Seit dem 1. Januar 2022 ist es in Deutschland verboten, geschlüpfte männliche Eintagsküken zu töten. Der Tiergarten Nürnberg wird aber weiterhin seine Tiere mit getöteten Küken füttern. Dort findet man das "vernünftig".
- Jährlich werden in Deutschland 45 Millionen männliche Küken geschreddert oder vergast
- Kükentöten ist in Deutschland laut Gesetz ab 2022 verboten
- Viele Tiere im Tiergarten Nürnberg werden aber weiterhin mit Küken gefüttert
- Tiergartendirektor Dag Encke sieht keinen ethischen Vorteil in dem Verbot
Weil sie keine Eier legen und weniger Fleisch ansetzen als gezüchtete Masthähnchen wurden bislang jährlich etwa 45 Millionen männliche Küken in Deutschland kurz nach dem Schlüpfen getötet, so die Bundesregierung. Damit soll ab diesem Jahr Schluss sein. Künftig sollen Verfahren eingesetzt werden, um das Geschlecht schon im Ei zu erkennen und männliche Küken gar nicht erst schlüpfen zu lassen. Doch diese seien laut Dag Encke vom Tiergarten Nürnberg ein wertvolles Nahrungsmittel für viele Zootiere, so der Tiergartendirektor gegenüber inFranken.de.
Tiergarten Nürnberg: Verfütterung getöteter Küken "eigentlich vernünftig"

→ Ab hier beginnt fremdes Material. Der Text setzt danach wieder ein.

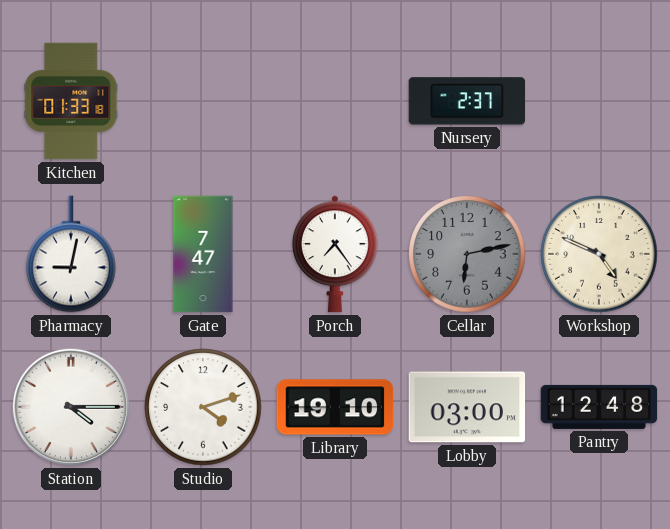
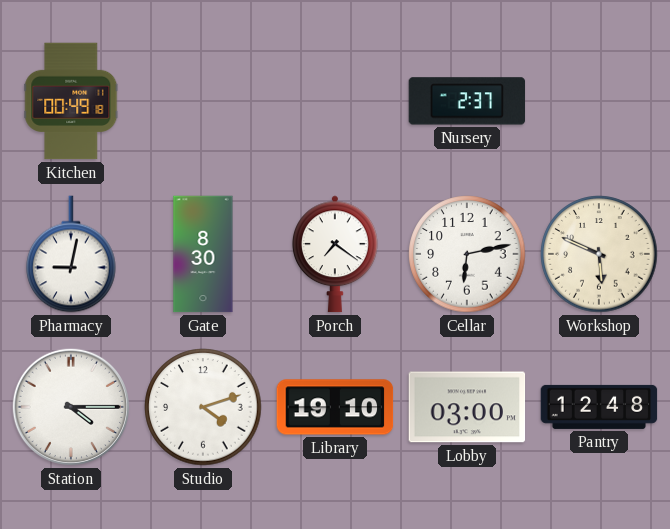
Kitchen: 01:33 -> 00:49
Gate: 7:47 -> 8:30
Porch: 7:24 -> 7:21
Cellar dial: grey -> white
Workshop: 4:49 -> 5:49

Viele Tiere aus dem Tiergarten Nürnberg, wie Greifvögel, Erdmännchen, Mangusten oder Totenkopfäffchen werden mit getöteten Küken gefüttert. Der Tiergarten beziehe diese von einem Großhändler. Encke geht davon aus, dass das auch mit dem Verbot erstmal so bleiben wird. Der Großhändler beschaffe sich die Küken mitunter aus dem Ausland. Deutschland ist weltweit das erste Land mit einem Verbot.
Encke stimmt zu, dass das Töten allein für wirtschaftliche Zwecke nicht vertretbar sei. Nicht anderweitig nutzbare Küken "nach dem Schlupf als Futter zu verwerten", sei dagegen "eigentlich vernünftig." Er fände es legitim, wenn jeder Legehennenproduzent sicherstelle, dass die männlichen Küken ausschließlich an andere Tiere verfüttert würden.
Sie seien durch den Dottersack ein sehr wertvolles Nahrungsmittel. Wolle man sie ersetzen, müsse man stattdessen Mäuse züchten und aufwendig aufziehen, so seine Perspektive. Zwei Mäuse entsprächen dem Gewicht eines Kükens. "Dann müsste man Mäusezüchtungen neu gründen, die die Menge in doppelter Tieranzahl zur Verfügung stellen." Für den Tierschutzgedanken sei das Tötungsverbot nur ein "moralischer Fortschritt". Praktisch und auf das ethische Gesamtkonzept bezogen erkenne Dag Encke vom Tiergarten Nürnberg hingegen keinen Vorteil.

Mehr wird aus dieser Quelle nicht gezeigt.